SRE for Microservices — Distributed Systems Reliability

DodaTech Updated 2026-06-23 8 min read

Microservices architectures distribute functionality across many small, independently deployable services — which also distributes failure modes, latency sources, and debugging complexity across a much wider attack surface that SRE must manage.

What You'll Learn

In this tutorial, you will learn the unique reliability challenges of microservices compared to monoliths, how to use service mesh for traffic management and observability, how to implement distributed tracing for debugging and latency analysis, and how to design for graceful degradation when dependencies fail.

Why It Matters

A monolith has one failure mode: it is either up or down. A microservices system has hundreds of failure modes: any service can be slow, unavailable, or returning wrong data, and each failure can cascade to other services. Without SRE practices designed for distributed systems, microservices become unmanageable.

Real-World Use

DodaTech runs over 40 microservices for the Doda Browser platform. A service mesh (Istio) handles traffic management, retries, and observability. Distributed tracing using OpenTelemetry tracks requests across services. Circuit breakers prevent cascading failures. The DodaTech SRE team manages this complexity through standardized patterns and centralized observability.

graph TD
    A[API Gateway] --> B[Auth Service]
    A --> C[Sync Service]
    A --> D[Storage Service]
    C --> E[Database]
    D --> F[Object Store]
    C --> G[Notification Service]
    G --> H[Push Notifications]
    C -.->|Circuit Breaker| G
    B --> I[User DB]
    style G fill:#f96

Prerequisites

Understanding Reliability Patterns is essential since retries, circuit breakers, and timeouts are the building blocks of microservices reliability. Familiarity with Monitoring and Alerting for SRE is needed for the observability layer.

Microservices Reliability Challenges

Challenge	Monolith	Microservices
Failure modes	One (up or down)	Many (partial failures)
Debugging	Single process	Distributed traces across services
Latency	Predictable	Variable due to network hops
Deployments	One deployment	Independent deployments per service
Dependencies	In-process calls	Network calls (can fail)

Service Mesh

A service mesh provides a dedicated infrastructure layer for service-to-service communication, handling retries, timeouts, circuit breaking, and observability without modifying application code.

class ServiceMeshConfig:
    def __init__(self, service_name):
        self.service = service_name
        self.rules = []

    def add_retry_rule(self, max_retries, timeout_ms):
        self.rules.append({
            "type": "retry",
            "max_retries": max_retries,
            "timeout_ms": timeout_ms
        })
        print(f"Added retry rule: {max_retries} retries, {timeout_ms}ms timeout")
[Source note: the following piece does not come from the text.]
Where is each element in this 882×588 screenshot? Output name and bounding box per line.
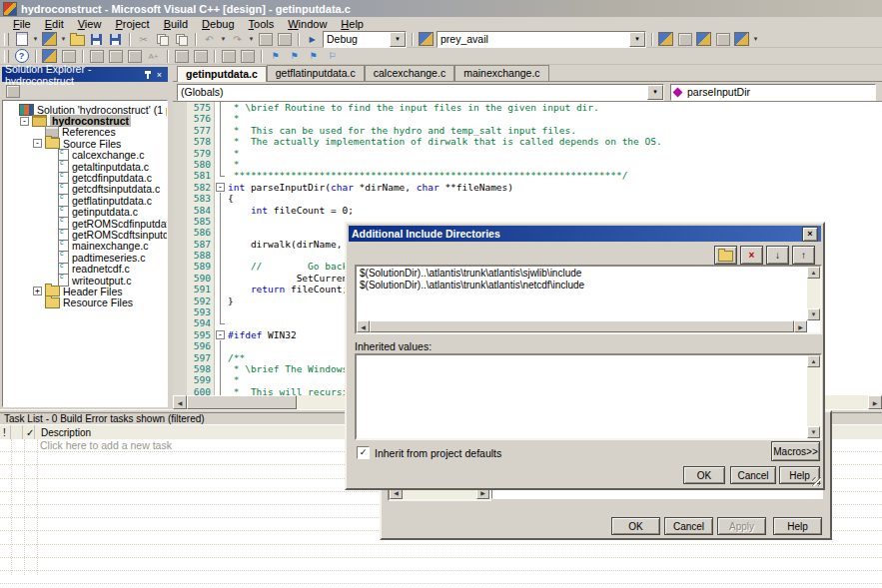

    def add_circuit_breaker(self, consecutive_errors, cooldown_sec):
        self.rules.append({
            "type": "circuit_breaker",
            "consecutive_errors": consecutive_errors,
            "cooldown_sec": cooldown_sec
        })
        print(f"Added circuit breaker: {consecutive_errors} errors, {cooldown_sec}s cooldown")
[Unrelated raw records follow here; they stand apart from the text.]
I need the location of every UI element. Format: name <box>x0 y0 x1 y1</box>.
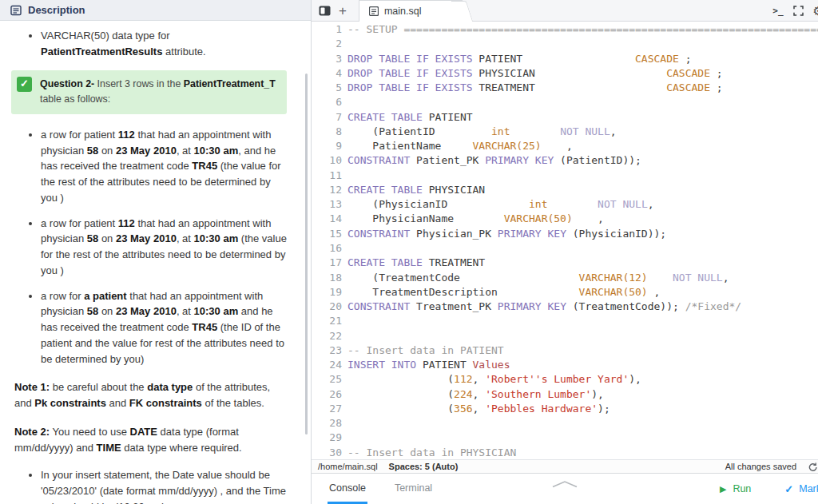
check-icon: ✓ <box>17 77 32 92</box>
line-number: 14 <box>312 212 342 226</box>
tab-title: main.sql <box>384 6 422 17</box>
line-number: 6 <box>312 95 342 109</box>
code-line[interactable]: 20CONSTRAINT Treatment_PK PRIMARY KEY (T… <box>312 300 818 314</box>
code-line[interactable]: 30-- Insert data in PHYSICIAN <box>312 446 818 459</box>
run-label: Run <box>733 483 751 494</box>
scrollbar-thumb[interactable] <box>305 73 308 435</box>
file-path: /home/main.sql <box>318 462 378 471</box>
code-text: CREATE TABLE PATIENT <box>347 111 473 123</box>
bottom-toolbar: Console Terminal ▶ Run ✓ Mark <box>312 473 818 504</box>
line-number: 10 <box>312 153 342 168</box>
code-text: INSERT INTO PATIENT Values <box>347 359 510 371</box>
code-text: (356, 'Pebbles Hardware'); <box>347 403 610 415</box>
editor-status-bar: /home/main.sql Spaces: 5 (Auto) All chan… <box>312 459 818 473</box>
code-text: CONSTRAINT Patient_PK PRIMARY KEY (Patie… <box>347 154 641 166</box>
code-line[interactable]: 12CREATE TABLE PHYSICIAN <box>312 183 818 197</box>
indent-setting[interactable]: Spaces: 5 (Auto) <box>389 462 459 471</box>
tab-bar-actions: >_ ⚙ <box>772 4 818 18</box>
line-number: 29 <box>312 431 342 445</box>
line-number: 23 <box>312 343 342 358</box>
fullscreen-icon[interactable] <box>793 6 804 16</box>
code-line[interactable]: 4DROP TABLE IF EXISTS PHYSICIAN CASCADE … <box>312 66 818 81</box>
mark-button[interactable]: ✓ Mark <box>784 474 818 504</box>
tab-terminal[interactable]: Terminal <box>393 474 434 504</box>
settings-gear-icon[interactable]: ⚙ <box>813 4 818 18</box>
code-line[interactable]: 9 PatientName VARCHAR(25) , <box>312 139 818 153</box>
line-number: 22 <box>312 329 342 343</box>
open-terminal-icon[interactable]: >_ <box>772 6 783 16</box>
line-number: 1 <box>312 22 342 37</box>
code-editor[interactable]: 1-- SETUP ==============================… <box>312 22 818 459</box>
sync-icon <box>808 462 818 472</box>
line-number: 15 <box>312 227 342 241</box>
code-line[interactable]: 6 <box>312 95 818 109</box>
code-line[interactable]: 19 TreatmentDescription VARCHAR(50) , <box>312 285 818 300</box>
code-line[interactable]: 25 (112, 'Robert''s Lumber Yard'), <box>312 372 818 387</box>
line-number: 8 <box>312 125 342 139</box>
line-number: 5 <box>312 81 342 95</box>
description-header[interactable]: Description <box>0 0 311 21</box>
code-text: DROP TABLE IF EXISTS TREATMENT CASCADE ; <box>347 81 723 93</box>
code-line[interactable]: 14 PhysicianName VARCHAR(50) , <box>312 212 818 226</box>
line-number: 9 <box>312 139 342 153</box>
code-text: DROP TABLE IF EXISTS PHYSICIAN CASCADE ; <box>347 67 723 79</box>
code-line[interactable]: 8 (PatientID int NOT NULL, <box>312 125 818 139</box>
list-item: a row for patient 112 that had an appoin… <box>41 216 287 279</box>
tab-console[interactable]: Console <box>328 474 367 504</box>
new-tab-button[interactable]: + <box>339 4 347 18</box>
code-line[interactable]: 5DROP TABLE IF EXISTS TREATMENT CASCADE … <box>312 81 818 95</box>
line-number: 19 <box>312 285 342 300</box>
editor-panel: + main.sql >_ ⚙ 1-- SETUP ==============… <box>312 0 818 504</box>
line-number: 27 <box>312 402 342 416</box>
code-text: TreatmentDescription VARCHAR(50) , <box>347 286 660 298</box>
code-line[interactable]: 26 (224, 'Southern Lumber'), <box>312 387 818 402</box>
line-number: 30 <box>312 446 342 459</box>
line-number: 2 <box>312 37 342 51</box>
mark-label: Mark <box>799 483 818 494</box>
run-button[interactable]: ▶ Run <box>720 474 751 504</box>
code-line[interactable]: 24INSERT INTO PATIENT Values <box>312 358 818 372</box>
line-number: 21 <box>312 314 342 328</box>
note-2: Note 2: You need to use DATE data type (… <box>14 424 287 456</box>
code-line[interactable]: 15CONSTRAINT Physician_PK PRIMARY KEY (P… <box>312 227 818 241</box>
code-line[interactable]: 18 (TreatmentCode VARCHAR(12) NOT NULL, <box>312 271 818 285</box>
code-line[interactable]: 29 <box>312 431 818 445</box>
line-number: 16 <box>312 241 342 256</box>
file-tree-icon[interactable] <box>319 6 331 16</box>
check-icon: ✓ <box>784 483 793 495</box>
tab-main-sql[interactable]: main.sql <box>359 0 463 22</box>
code-text: DROP TABLE IF EXISTS PATIENT CASCADE ; <box>347 53 692 65</box>
code-line[interactable]: 21 <box>312 314 818 328</box>
code-line[interactable]: 2 <box>312 37 818 51</box>
code-line[interactable]: 28 <box>312 416 818 431</box>
list-item: a row for patient 112 that had an appoin… <box>41 127 287 206</box>
line-number: 3 <box>312 52 342 66</box>
code-line[interactable]: 1-- SETUP ==============================… <box>312 22 818 37</box>
line-number: 11 <box>312 169 342 183</box>
code-line[interactable]: 13 (PhysicianID int NOT NULL, <box>312 197 818 212</box>
question-box: ✓ Question 2- Insert 3 rows in the Patie… <box>11 70 287 114</box>
line-number: 28 <box>312 416 342 431</box>
code-line[interactable]: 3DROP TABLE IF EXISTS PATIENT CASCADE ; <box>312 52 818 66</box>
editor-tab-bar: + main.sql >_ ⚙ <box>312 0 818 22</box>
line-number: 13 <box>312 197 342 212</box>
code-line[interactable]: 22 <box>312 329 818 343</box>
line-number: 12 <box>312 183 342 197</box>
collapse-panel-icon[interactable] <box>551 477 578 491</box>
code-text: CONSTRAINT Physician_PK PRIMARY KEY (Phy… <box>347 228 666 240</box>
code-line[interactable]: 11 <box>312 169 818 183</box>
list-item: a row for a patient that had an appointm… <box>41 288 287 367</box>
code-line[interactable]: 27 (356, 'Pebbles Hardware'); <box>312 402 818 416</box>
code-text: (TreatmentCode VARCHAR(12) NOT NULL, <box>347 272 729 284</box>
code-text: -- SETUP ===============================… <box>347 23 818 35</box>
description-title: Description <box>28 4 85 16</box>
code-line[interactable]: 16 <box>312 241 818 256</box>
code-line[interactable]: 23-- Insert data in PATIENT <box>312 343 818 358</box>
code-line[interactable]: 10CONSTRAINT Patient_PK PRIMARY KEY (Pat… <box>312 153 818 168</box>
code-text: (224, 'Southern Lumber'), <box>347 388 604 400</box>
line-number: 25 <box>312 372 342 387</box>
code-line[interactable]: 7CREATE TABLE PATIENT <box>312 110 818 125</box>
code-line[interactable]: 17CREATE TABLE TREATMENT <box>312 256 818 270</box>
description-body: VARCHAR(50) data type for PatientTreatme… <box>0 21 311 504</box>
sql-file-icon <box>369 6 379 16</box>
    def add_timeout(self, timeout_ms):
        self.rules.append({
            "type": "timeout",
            "timeout_ms": timeout_ms
        })
        print(f"Added timeout: {timeout_ms}ms")

    def apply(self):
        print(f"\nApplying mesh config to {self.service}:")
        for rule in self.rules:
            print(f"  - {rule['type']}: {rule}")

mesh = ServiceMeshConfig("sync-service")
mesh.add_retry_rule(3, 200)
mesh.add_circuit_breaker(5, 30)
mesh.add_timeout(500)
mesh.apply()

Expected output:

Added retry rule: 3 retries, 200ms timeout
Added circuit breaker: 5 errors, 30s cooldown
Added timeout: 500ms timeout

Applying mesh config to sync-service:
  - retry: {'type': 'retry', 'max_retries': 3, 'timeout_ms': 200}
  - circuit_breaker: {'type': 'circuit_breaker', 'consecutive_errors': 5, 'cooldown_sec': 30}
  - timeout: {'type': 'timeout', 'timeout_ms': 500}

Distributed Tracing

Distributed tracing tracks a single request as it traverses multiple services. Each trace has a trace ID, spans representing operations, and timing data.

import random
import time
import uuid

class DistributedTrace:
    def __init__(self, trace_id=None):
        self.trace_id = trace_id or str(uuid.uuid4())[:8]
        self.spans = []

    def start_span(self, service, operation):
        span = {
            "trace_id": self.trace_id,
            "span_id": str(uuid.uuid4())[:8],
            "service": service,
            "operation": operation,
            "start": time.time(),
            "end": None,
            "duration_ms": None
        }
        self.spans.append(span)
        print(f"[{self.trace_id}] START {service}/{operation}")
        return span

    def end_span(self, span):
        span["end"] = time.time()
        span["duration_ms"] = (span["end"] - span["start"]) * 1000
        print(f"[{self.trace_id}] END   {span['service']}/{span['operation']} ({span['duration_ms']:.1f}ms)")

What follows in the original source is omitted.